僕もその一人。すぐにステージ裏にはけるように言うはずが、彼女たちの美しさに見惚れてしまっていて、口をぽかんと開けるだけだった。
綺麗で、かっこよくて、見ていて楽しくなる。そんなの、目を離せなくなるに決まってるじゃないか。
Diver Divaは観客に手を振り続ける。熱は冷めることがなく、拍手やサイリウムの波は止まない。

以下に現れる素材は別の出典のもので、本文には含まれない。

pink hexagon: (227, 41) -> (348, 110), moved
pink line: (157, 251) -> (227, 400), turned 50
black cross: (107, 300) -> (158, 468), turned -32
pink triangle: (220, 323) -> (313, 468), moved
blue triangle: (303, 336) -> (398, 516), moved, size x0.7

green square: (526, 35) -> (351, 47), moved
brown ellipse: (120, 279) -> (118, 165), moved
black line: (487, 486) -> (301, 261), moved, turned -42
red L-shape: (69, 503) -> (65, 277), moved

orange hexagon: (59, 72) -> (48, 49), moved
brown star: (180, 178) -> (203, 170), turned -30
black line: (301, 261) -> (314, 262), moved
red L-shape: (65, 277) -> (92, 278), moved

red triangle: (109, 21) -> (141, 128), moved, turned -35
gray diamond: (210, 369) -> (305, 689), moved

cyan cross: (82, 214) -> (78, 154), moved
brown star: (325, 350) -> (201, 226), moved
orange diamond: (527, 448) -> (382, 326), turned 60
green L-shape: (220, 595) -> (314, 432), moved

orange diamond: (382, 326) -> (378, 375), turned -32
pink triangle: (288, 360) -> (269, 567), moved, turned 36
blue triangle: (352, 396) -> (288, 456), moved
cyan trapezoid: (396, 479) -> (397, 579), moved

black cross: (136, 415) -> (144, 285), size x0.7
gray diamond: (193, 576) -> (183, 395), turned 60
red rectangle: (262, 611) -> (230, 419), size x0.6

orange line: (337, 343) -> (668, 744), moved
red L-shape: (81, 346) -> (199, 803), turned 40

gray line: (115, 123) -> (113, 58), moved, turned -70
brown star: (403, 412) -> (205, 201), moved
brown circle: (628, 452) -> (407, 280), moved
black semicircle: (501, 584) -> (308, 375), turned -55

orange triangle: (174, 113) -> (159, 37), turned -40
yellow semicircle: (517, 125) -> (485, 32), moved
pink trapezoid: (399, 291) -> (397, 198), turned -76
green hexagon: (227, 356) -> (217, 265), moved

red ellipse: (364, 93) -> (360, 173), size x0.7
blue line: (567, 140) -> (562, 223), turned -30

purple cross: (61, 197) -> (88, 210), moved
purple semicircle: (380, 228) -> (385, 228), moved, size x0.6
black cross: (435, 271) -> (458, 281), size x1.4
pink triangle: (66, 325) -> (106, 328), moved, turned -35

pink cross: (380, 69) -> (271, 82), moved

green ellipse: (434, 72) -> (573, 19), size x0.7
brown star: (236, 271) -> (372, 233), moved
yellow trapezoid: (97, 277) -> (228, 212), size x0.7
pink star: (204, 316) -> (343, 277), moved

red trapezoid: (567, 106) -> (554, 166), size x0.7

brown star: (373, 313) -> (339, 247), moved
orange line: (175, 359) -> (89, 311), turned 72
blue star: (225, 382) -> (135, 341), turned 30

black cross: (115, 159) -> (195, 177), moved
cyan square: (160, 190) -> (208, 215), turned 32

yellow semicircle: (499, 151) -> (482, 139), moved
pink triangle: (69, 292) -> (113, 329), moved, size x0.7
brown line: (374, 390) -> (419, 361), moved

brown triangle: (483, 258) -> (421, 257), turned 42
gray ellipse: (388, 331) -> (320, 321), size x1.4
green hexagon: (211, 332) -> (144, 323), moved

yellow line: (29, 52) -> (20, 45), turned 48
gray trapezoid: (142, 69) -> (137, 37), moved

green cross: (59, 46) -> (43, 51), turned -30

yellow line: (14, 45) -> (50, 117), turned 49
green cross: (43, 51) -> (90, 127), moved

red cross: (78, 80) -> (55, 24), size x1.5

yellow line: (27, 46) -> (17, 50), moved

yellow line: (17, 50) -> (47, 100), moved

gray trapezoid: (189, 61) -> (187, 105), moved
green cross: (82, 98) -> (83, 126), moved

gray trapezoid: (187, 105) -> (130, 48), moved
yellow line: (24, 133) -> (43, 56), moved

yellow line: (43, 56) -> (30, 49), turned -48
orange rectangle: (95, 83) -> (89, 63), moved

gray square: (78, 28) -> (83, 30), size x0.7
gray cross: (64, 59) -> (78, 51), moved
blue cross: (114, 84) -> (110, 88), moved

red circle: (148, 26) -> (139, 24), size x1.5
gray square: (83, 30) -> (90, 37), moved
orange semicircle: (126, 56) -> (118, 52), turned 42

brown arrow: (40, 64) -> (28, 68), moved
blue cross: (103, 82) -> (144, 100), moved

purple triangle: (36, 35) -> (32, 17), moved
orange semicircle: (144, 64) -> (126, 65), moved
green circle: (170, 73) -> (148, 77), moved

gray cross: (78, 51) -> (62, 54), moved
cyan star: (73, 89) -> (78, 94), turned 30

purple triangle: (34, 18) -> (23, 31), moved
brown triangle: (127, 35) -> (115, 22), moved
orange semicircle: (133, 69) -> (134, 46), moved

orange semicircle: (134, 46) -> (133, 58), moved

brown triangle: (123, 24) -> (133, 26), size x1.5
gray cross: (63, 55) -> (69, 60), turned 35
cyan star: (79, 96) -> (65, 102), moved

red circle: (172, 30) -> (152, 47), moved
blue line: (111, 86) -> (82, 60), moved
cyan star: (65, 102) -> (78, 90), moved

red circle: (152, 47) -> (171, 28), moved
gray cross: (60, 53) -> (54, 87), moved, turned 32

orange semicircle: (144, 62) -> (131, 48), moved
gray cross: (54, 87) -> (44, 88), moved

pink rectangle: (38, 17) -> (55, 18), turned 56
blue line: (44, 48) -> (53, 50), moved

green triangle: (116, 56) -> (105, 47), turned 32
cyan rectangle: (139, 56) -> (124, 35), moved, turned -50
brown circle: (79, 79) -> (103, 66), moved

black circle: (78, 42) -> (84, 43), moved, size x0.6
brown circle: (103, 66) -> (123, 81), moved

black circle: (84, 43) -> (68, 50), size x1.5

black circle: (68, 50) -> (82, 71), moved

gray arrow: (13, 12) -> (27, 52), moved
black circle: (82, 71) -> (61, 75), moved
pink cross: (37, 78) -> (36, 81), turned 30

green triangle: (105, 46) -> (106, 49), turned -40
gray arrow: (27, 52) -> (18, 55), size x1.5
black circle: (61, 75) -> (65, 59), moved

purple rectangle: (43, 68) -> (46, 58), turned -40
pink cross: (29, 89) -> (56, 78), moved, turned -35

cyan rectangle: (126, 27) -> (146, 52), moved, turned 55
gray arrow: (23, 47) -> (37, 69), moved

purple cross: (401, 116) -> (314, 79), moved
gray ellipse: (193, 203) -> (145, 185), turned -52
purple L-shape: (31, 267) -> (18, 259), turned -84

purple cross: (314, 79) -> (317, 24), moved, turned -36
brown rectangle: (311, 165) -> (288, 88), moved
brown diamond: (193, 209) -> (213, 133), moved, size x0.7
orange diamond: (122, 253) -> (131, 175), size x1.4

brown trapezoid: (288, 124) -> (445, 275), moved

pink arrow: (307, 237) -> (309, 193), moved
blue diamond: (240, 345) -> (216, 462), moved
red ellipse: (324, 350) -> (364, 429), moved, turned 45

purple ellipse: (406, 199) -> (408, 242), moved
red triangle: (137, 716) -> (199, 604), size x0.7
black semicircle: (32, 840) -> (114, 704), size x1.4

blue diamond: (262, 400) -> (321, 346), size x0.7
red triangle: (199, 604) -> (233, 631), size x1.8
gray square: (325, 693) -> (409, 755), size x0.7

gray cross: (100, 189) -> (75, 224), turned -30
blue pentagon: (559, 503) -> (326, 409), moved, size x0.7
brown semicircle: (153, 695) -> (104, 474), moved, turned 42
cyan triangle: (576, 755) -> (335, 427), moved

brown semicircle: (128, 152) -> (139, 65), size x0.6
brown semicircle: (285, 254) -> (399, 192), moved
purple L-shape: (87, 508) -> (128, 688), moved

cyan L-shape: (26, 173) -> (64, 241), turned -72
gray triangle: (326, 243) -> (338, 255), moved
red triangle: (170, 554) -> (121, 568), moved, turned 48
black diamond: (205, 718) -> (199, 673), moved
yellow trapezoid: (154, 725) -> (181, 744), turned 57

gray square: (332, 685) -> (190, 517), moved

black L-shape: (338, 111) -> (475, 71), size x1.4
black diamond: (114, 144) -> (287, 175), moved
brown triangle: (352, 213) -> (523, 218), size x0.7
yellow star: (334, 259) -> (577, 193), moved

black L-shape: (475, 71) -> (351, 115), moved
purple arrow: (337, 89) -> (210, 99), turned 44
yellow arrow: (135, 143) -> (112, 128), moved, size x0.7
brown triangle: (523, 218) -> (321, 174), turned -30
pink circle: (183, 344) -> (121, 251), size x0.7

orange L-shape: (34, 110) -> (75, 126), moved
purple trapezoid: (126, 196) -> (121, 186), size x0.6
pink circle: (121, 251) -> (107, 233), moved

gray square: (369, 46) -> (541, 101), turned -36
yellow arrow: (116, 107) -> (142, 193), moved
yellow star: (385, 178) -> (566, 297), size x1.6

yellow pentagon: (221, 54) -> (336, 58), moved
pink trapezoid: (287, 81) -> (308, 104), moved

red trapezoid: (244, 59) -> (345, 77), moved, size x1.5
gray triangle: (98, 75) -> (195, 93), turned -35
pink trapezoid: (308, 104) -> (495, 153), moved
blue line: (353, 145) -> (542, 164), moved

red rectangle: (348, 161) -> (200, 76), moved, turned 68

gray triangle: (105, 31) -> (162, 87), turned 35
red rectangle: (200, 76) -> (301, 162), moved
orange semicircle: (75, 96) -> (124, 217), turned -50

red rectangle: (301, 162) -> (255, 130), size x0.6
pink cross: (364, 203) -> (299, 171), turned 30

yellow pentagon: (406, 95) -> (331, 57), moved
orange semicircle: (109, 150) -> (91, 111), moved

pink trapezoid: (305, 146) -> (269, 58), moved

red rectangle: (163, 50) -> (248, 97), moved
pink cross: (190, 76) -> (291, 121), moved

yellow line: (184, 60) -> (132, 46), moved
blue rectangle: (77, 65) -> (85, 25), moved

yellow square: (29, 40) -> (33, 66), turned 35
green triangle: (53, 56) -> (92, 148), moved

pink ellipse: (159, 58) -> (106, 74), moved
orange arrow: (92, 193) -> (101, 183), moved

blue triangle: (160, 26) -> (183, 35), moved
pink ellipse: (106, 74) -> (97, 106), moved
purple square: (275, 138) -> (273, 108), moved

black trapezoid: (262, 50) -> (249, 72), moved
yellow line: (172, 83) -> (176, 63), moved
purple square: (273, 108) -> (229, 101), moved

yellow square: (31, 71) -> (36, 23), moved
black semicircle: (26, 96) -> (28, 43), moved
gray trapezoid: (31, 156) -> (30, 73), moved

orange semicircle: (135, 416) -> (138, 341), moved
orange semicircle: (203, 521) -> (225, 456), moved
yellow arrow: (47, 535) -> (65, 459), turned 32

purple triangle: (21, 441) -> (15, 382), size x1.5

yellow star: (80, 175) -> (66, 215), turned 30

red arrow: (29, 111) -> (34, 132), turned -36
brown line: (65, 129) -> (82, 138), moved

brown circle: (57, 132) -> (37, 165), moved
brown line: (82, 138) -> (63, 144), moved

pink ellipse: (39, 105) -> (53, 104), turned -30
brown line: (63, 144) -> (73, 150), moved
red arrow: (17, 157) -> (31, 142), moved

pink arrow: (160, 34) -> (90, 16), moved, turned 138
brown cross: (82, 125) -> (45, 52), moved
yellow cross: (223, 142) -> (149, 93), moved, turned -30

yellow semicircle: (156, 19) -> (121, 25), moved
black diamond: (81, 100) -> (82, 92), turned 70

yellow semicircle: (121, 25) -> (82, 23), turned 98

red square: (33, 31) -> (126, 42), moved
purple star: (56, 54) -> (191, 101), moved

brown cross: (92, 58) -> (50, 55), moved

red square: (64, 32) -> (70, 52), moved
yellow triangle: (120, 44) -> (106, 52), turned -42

愛が何かを見つけたかのように、動きが止まった。その視線を追うと、観客席の最前列に川本さんの姿があった。
△
「会場に来てくれるなんて思わなかったよ!」
ライブが終わった後、僕たちは川本さんを控室に通した。
せっかく来てくれたのだ。愛が伝えたかったことを受け入れてくれたかどうか、熱が冷めないうちに聞いておきたかった。
「体が勝手に動いちゃったの」
その言葉と柔和な微笑みが、全てを物語っていた。
遊んでいたときに見せていた陰はどこか遠くへ。代わりにそこにいたのは、愛や果林のように自信に満ち溢れた、大人の女性。
多分それこそが、愛が大好きな川本美里さんなのだろう。
「胸が苦しいくらいにドキドキして、心が動き出して……楽しかった」
愛にとって、そして一緒にステージを作り上げた僕たちにとって、一番の誉め言葉だ。
感極まった川本さんは、前のような大人しいお姉さんの姿を置いて、感情のままに愛に抱きついた。